The Commercial Appeal now openly joined the effort to stir things up. On two consecutive days, August 8th and 9th, it ran derogatory lead editorials about Judge Brown. The first was headed "More Circus: Ray Confusion grows on judge's vacation", the second was bannered, "Ray Fiasco: Transfer is a solution; talks also would help."

Brown fired back in a phone interview with the newspaper while still on vacation. He said that the Colton-Roberts maneuver was motivated by local Republican politics and was a ploy to try and wreck his credibility. Brown further added that, "It's ridiculous, it's disgusting and it's partisan politics." In response to this, Colton made a comment that revealed a certain empathy with local prosecutor John Campbell. Colton said that Brown was "absolutely correct" in overseeing the original round of rifle testing approved by the appeals court, but then suggested that Brown had overstepped that original authority. Colton stated, "It has been determined that he [Brown] should make the ruling on that issue and that issue alone." Previously, Campbell had expressed concern that Brown was conducting an open ended inquiry when the judge had requested the original FBI test bullets for comparison purposes.

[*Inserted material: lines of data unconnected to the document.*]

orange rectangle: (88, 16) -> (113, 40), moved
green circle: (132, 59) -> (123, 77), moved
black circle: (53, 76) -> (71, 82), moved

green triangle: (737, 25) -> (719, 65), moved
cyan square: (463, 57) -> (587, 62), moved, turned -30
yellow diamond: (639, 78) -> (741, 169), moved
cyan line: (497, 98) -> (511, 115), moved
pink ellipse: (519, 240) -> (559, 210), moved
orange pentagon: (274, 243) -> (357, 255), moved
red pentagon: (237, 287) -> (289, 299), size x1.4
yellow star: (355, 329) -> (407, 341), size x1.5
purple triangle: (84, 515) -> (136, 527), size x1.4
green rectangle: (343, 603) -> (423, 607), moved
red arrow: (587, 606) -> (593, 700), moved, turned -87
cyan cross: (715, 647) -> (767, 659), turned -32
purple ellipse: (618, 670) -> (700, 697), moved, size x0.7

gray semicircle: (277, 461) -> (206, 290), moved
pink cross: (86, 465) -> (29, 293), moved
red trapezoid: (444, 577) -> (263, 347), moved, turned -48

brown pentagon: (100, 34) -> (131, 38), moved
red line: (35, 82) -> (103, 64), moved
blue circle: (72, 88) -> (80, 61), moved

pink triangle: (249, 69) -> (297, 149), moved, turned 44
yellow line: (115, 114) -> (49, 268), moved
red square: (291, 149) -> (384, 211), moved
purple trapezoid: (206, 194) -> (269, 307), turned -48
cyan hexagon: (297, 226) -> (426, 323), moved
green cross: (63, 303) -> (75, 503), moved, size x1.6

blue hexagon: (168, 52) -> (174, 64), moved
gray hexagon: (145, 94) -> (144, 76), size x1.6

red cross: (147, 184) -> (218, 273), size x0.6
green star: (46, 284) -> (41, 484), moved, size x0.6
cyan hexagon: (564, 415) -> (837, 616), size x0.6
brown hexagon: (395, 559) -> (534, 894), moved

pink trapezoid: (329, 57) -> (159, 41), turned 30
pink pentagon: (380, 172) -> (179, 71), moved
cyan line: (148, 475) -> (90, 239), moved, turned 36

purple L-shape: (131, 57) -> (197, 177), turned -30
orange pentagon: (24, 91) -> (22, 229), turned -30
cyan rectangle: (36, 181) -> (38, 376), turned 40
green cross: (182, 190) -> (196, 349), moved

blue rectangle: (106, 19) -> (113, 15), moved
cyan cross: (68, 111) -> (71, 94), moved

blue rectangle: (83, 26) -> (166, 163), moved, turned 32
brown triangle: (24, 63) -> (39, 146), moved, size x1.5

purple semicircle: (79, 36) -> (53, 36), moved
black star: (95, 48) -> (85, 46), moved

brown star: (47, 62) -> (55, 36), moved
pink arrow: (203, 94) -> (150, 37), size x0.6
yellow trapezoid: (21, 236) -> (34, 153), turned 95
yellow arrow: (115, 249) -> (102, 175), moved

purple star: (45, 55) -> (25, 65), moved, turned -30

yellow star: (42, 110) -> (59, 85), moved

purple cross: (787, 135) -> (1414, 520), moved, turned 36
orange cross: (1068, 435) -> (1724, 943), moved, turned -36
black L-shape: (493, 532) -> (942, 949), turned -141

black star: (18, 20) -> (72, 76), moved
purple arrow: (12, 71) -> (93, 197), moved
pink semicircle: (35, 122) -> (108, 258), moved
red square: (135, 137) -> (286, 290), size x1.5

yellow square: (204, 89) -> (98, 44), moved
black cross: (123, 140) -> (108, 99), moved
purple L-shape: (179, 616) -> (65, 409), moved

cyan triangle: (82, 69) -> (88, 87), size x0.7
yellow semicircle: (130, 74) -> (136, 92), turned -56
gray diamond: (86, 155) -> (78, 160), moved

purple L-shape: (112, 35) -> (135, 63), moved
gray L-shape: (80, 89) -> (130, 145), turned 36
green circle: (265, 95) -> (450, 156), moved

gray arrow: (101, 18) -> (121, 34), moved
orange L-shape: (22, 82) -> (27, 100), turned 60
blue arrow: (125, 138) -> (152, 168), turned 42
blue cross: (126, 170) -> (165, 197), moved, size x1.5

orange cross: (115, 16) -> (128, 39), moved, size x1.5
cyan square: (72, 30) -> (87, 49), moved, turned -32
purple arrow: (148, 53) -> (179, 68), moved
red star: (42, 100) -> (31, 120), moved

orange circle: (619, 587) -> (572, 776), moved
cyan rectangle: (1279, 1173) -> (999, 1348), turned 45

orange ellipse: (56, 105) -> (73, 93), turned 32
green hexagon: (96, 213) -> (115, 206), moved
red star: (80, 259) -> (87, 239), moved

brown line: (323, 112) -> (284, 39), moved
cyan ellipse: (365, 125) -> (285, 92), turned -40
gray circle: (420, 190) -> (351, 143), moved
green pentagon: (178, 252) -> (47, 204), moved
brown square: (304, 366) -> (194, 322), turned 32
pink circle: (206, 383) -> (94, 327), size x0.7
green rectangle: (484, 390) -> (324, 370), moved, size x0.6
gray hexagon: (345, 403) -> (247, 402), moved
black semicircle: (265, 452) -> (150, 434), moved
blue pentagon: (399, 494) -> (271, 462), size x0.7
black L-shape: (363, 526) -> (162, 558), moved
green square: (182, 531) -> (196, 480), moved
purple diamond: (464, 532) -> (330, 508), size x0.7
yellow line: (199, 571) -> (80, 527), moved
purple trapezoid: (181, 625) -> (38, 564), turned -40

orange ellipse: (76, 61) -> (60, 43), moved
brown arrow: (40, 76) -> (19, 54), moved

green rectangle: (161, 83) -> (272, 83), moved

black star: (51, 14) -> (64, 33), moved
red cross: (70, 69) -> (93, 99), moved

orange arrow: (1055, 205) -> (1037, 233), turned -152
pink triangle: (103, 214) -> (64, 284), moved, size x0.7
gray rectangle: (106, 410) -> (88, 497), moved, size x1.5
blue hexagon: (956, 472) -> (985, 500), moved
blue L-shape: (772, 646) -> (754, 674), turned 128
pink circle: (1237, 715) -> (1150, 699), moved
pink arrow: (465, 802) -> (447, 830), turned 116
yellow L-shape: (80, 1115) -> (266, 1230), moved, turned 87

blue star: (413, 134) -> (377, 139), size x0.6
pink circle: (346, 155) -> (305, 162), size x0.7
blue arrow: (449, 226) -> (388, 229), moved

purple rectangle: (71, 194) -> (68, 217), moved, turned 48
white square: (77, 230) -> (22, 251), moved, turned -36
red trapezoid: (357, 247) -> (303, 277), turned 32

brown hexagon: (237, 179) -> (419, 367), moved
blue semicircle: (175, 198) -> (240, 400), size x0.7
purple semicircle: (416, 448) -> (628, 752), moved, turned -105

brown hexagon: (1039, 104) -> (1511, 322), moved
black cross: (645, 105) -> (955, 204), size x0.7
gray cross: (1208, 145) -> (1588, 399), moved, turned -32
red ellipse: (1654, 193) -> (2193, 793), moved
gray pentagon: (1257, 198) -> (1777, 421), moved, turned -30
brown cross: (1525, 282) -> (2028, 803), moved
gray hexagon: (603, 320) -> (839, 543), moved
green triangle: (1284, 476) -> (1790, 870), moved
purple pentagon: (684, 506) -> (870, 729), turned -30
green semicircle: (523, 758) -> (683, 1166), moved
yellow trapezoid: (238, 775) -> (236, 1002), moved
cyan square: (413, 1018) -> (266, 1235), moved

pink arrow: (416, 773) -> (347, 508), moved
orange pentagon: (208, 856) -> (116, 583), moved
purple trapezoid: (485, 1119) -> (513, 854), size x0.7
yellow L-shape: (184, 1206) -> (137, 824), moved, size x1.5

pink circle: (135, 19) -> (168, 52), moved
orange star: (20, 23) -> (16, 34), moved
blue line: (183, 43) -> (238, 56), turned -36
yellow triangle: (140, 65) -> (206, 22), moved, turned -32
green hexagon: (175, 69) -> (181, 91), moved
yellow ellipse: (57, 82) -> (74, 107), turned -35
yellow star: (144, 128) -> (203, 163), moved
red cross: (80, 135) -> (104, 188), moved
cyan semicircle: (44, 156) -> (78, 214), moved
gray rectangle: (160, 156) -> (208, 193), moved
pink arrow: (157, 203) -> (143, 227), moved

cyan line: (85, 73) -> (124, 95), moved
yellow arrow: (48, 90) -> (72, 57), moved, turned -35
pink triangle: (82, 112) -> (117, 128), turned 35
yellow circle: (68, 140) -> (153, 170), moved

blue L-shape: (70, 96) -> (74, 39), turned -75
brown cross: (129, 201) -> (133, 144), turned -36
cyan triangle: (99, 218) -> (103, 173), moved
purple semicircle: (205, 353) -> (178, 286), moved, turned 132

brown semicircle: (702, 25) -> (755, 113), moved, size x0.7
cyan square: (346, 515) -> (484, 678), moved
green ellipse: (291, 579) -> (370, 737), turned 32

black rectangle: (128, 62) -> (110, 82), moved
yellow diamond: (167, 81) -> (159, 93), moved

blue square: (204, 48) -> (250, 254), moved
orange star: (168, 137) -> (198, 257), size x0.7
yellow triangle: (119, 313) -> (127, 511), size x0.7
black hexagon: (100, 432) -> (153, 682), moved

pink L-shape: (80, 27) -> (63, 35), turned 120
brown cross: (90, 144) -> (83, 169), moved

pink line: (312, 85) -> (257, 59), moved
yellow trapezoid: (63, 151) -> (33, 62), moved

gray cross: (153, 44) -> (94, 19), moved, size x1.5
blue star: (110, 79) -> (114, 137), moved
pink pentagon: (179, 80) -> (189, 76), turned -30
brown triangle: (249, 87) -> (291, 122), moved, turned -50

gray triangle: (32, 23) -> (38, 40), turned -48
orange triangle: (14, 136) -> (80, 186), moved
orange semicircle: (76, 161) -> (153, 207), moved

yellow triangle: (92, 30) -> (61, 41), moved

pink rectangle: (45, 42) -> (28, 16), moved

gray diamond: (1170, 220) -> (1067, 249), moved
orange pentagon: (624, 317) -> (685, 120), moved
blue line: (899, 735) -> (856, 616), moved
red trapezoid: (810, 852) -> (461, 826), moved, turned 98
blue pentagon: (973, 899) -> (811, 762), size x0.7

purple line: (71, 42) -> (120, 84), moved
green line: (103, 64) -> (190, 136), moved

At this point, the FBI stepped forward. U.S. Attorney Veronica Coleman said that the Bureau would agree to turn over the 1968 test fires to county prosecutors "upon a proper request." Campbell responded that his office would request that the Bureau turn over the 1968 test bullets on the condition that the defense paid for further testing. Also, the Atlanta Journal-Constitution on August 15th noted that one of the grooves found on the 1997 test bullets was not mentioned in the examiner's notes from the 1968 FBI test-firing.

Prosecutor Roberts?

On August 16th, Court Clerk Bill Key did something he previously stated he would not do. He delivered an order to Brown's office seeking the return of the Ray files to him. On more than one occasion, Key had said he would not do this until Brown had returned from vacation on August 18th.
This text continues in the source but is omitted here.